Filter the listing below, copying every line in which the word "Poxöd" appears.
Segment Open
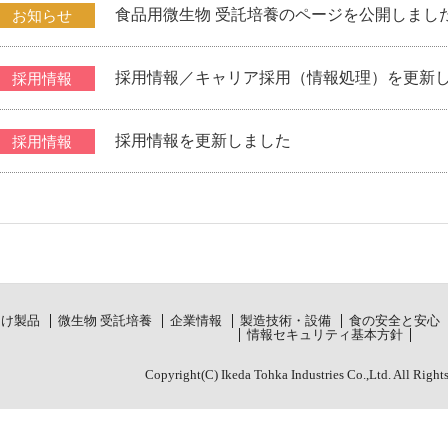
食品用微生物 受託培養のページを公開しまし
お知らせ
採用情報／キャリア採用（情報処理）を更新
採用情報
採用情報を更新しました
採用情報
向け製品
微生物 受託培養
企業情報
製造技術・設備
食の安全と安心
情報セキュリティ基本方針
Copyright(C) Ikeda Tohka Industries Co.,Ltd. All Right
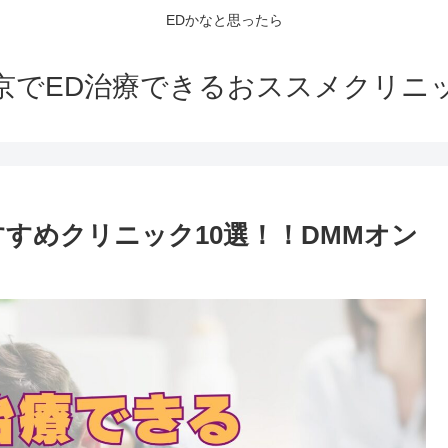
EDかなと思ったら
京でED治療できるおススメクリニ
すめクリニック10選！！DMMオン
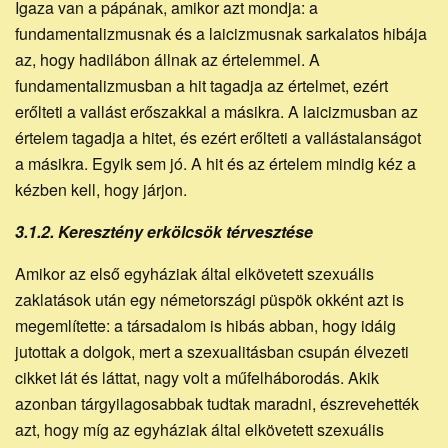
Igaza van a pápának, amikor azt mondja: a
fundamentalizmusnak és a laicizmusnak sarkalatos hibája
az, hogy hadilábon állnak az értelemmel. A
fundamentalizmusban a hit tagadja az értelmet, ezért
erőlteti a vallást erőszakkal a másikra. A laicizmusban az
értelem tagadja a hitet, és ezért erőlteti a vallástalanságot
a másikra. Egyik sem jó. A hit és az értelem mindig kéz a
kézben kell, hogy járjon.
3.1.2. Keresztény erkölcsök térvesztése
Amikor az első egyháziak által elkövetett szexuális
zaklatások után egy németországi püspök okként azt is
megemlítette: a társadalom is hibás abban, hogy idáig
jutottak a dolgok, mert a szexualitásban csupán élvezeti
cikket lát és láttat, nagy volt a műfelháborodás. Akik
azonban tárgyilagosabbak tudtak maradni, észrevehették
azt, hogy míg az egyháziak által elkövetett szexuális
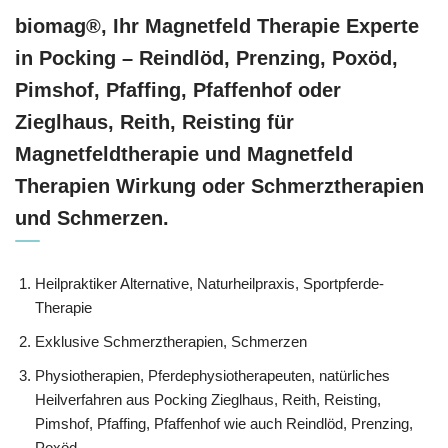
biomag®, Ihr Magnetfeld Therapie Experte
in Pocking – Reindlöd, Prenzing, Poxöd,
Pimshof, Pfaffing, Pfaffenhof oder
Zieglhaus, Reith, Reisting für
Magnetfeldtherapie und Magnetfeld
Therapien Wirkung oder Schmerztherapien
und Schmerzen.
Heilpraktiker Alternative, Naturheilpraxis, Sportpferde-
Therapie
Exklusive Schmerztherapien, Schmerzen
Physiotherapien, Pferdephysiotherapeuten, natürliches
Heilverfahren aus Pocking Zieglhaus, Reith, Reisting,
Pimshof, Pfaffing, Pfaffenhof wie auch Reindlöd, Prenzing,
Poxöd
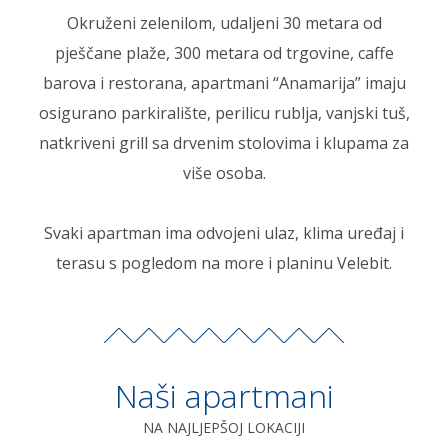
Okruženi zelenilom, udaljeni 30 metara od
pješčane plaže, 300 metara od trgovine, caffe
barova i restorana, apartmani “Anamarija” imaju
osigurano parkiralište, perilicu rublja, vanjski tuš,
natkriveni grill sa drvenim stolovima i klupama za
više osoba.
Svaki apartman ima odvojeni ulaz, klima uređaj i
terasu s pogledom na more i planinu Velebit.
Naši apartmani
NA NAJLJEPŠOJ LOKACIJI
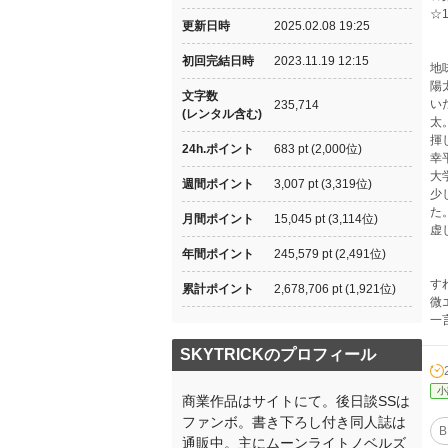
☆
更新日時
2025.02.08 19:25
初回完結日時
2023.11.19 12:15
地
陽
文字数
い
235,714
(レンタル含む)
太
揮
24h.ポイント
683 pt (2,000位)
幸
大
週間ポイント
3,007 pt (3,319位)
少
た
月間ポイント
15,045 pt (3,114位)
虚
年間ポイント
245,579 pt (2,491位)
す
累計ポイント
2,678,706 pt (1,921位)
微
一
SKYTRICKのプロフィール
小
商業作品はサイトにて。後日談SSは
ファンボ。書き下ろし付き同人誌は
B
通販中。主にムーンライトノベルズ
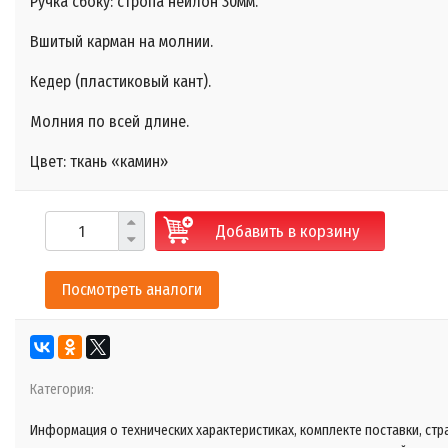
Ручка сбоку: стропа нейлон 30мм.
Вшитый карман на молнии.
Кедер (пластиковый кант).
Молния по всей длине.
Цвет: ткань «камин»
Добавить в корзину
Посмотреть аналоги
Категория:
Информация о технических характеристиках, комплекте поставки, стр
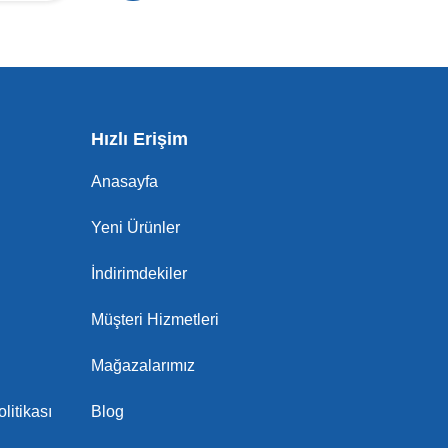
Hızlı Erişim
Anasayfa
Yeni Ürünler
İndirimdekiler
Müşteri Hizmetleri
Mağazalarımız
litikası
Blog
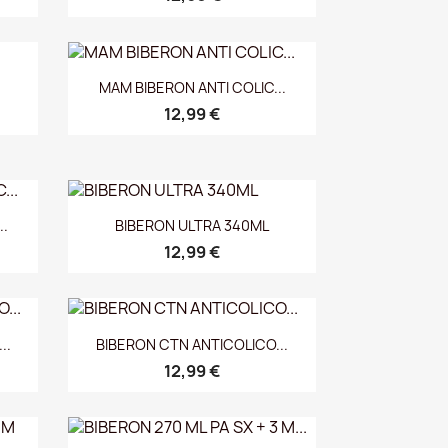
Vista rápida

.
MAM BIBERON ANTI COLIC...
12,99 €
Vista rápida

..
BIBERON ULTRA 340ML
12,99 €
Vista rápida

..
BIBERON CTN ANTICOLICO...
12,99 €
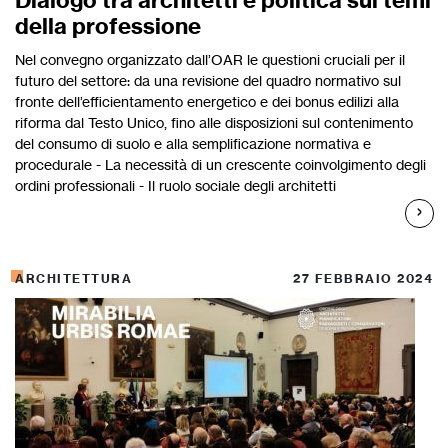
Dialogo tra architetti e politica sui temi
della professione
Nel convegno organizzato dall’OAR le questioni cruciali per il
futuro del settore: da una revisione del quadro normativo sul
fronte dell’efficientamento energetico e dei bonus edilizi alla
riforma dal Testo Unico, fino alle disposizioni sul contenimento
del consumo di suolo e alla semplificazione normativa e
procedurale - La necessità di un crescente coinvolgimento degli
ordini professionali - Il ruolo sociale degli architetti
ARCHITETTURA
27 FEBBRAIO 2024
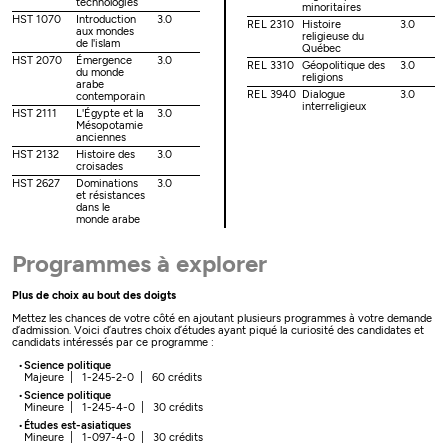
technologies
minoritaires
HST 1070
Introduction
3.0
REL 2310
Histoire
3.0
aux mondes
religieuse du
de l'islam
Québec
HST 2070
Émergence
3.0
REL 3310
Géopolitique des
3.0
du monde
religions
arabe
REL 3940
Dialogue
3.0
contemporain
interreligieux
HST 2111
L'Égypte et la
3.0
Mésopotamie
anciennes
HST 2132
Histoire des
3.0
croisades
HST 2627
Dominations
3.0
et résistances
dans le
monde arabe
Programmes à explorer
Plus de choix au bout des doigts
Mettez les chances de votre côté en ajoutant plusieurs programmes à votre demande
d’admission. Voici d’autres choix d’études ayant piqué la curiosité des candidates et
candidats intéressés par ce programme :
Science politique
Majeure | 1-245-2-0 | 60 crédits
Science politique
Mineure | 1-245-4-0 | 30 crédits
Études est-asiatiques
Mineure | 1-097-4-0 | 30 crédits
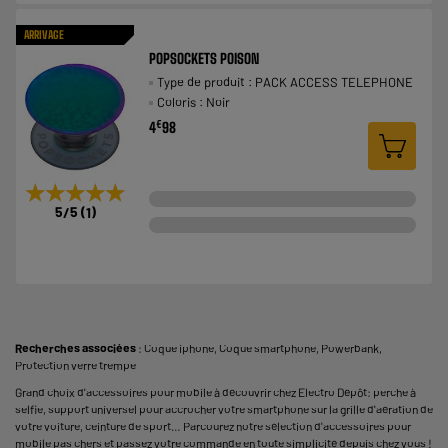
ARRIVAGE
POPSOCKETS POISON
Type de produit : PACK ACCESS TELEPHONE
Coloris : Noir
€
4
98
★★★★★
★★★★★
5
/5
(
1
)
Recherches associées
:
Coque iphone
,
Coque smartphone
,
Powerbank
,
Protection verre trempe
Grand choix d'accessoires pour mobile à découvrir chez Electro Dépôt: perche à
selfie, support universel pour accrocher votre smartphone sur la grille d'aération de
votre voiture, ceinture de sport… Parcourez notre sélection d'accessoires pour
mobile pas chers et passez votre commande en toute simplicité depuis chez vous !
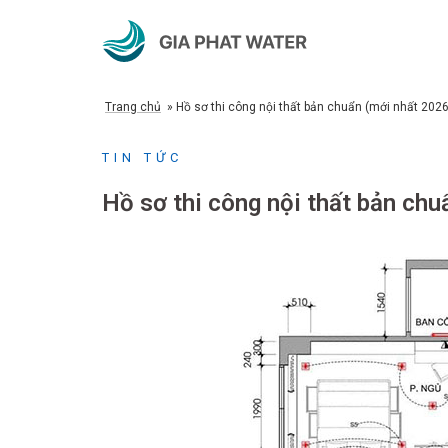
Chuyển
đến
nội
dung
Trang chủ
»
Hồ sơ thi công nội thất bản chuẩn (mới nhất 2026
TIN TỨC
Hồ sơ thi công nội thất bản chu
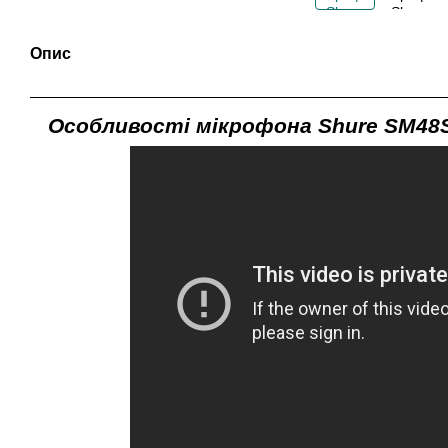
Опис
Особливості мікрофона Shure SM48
Segment Closed
● SOLUTION:
in Pocking – Reindlöd, Prenzing, Poxöd,
Poxöd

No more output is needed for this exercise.